Another problem lies in the detection of change. When systems don’t share a database items that are more or less common to both must be replicated from one database to another (you must usually define which is the ‘master’ or the ‘slave’ in this respect) and the relationship may not be one-to-one. To keep both systems up to date you must detect changes as they occur in one in order to pick them up and copy them to the other. You must do this as rapidly as possible if you are not to cause inconsistencies in the behaviour of both.

And of course ‘fully-integrated’ systems complete their processes in response to an ‘event’ (such as the arrival and booking of a supplier invoice), all at once. Such processes are usually designed so that they entirely succeed or entirely fail. Integrated best-of-breed systems, on the other hand, must do things in sequence. Sometimes it matters if systems get out of step with one other, and sometimes one or more steps may fail.
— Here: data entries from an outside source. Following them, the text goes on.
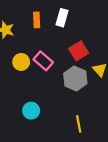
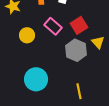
pink rectangle: (43, 61) -> (53, 26), moved
cyan circle: (31, 111) -> (36, 79), size x1.5

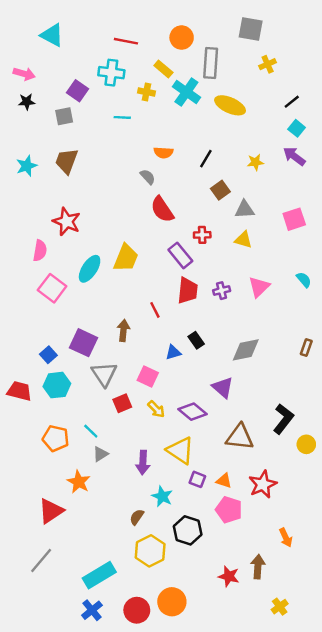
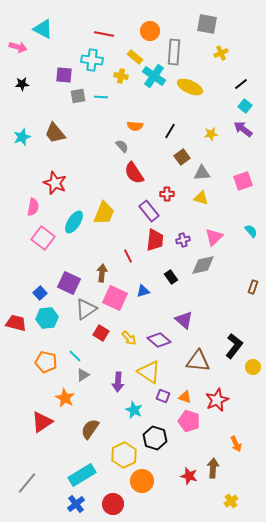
pink arrow: (24, 74) -> (18, 47), moved
purple square: (77, 91) -> (64, 75), turned -30
gray square: (64, 116) -> (78, 96), moved
brown trapezoid: (67, 161) -> (55, 133), turned -60
black rectangle: (196, 340) -> (171, 277), moved
gray diamond: (246, 350) -> (203, 265), moved
gray triangle: (104, 374) -> (86, 309), turned 30
pink square: (148, 377) -> (115, 298), moved, size x1.4
red square: (122, 403) -> (101, 333), turned -35
brown semicircle: (137, 517) -> (90, 429), moved, size x1.5
gray line: (41, 561) -> (27, 483), moved
orange circle: (172, 602) -> (142, 481), moved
So when you’re integrating best-of-breed solutions there’s an additional task you must execute from time to time. You’re constantly reconciling your systems to ensure completeness and consistency. This is, in itself, an overhead, but the cost of dealing with failure to reconcile, and the know-how you must possess in order to handle this, add further to your system management costs.

So why would anyone ever choose to buy best-of-breed software systems and go to the trouble of integrating them?

There are several good reasons:

  • ‘Fully integrated’ systems are hugely complex. They must cater for far more variation in implementation. They have many more ‘switches’ that you must know how to control.
  • Their complexity makes them more expensive to buy and to implement.
  • They cause more disturbance to the status quo during implementation because you must throw away everything you already have and start all over again.
  • They’re often not as powerful or clever in some particular areas, despite their complexity, so you’ll sometimes need to choose a best-of-breed solution because it fits your particular needs better. These particular needs may be what makes your company special.

Sometimes, indeed often, the implementation of best-of-breed solutions will be the right choice.

But, what’s the best way of minimising the risks?

Let’s look at that in the next post.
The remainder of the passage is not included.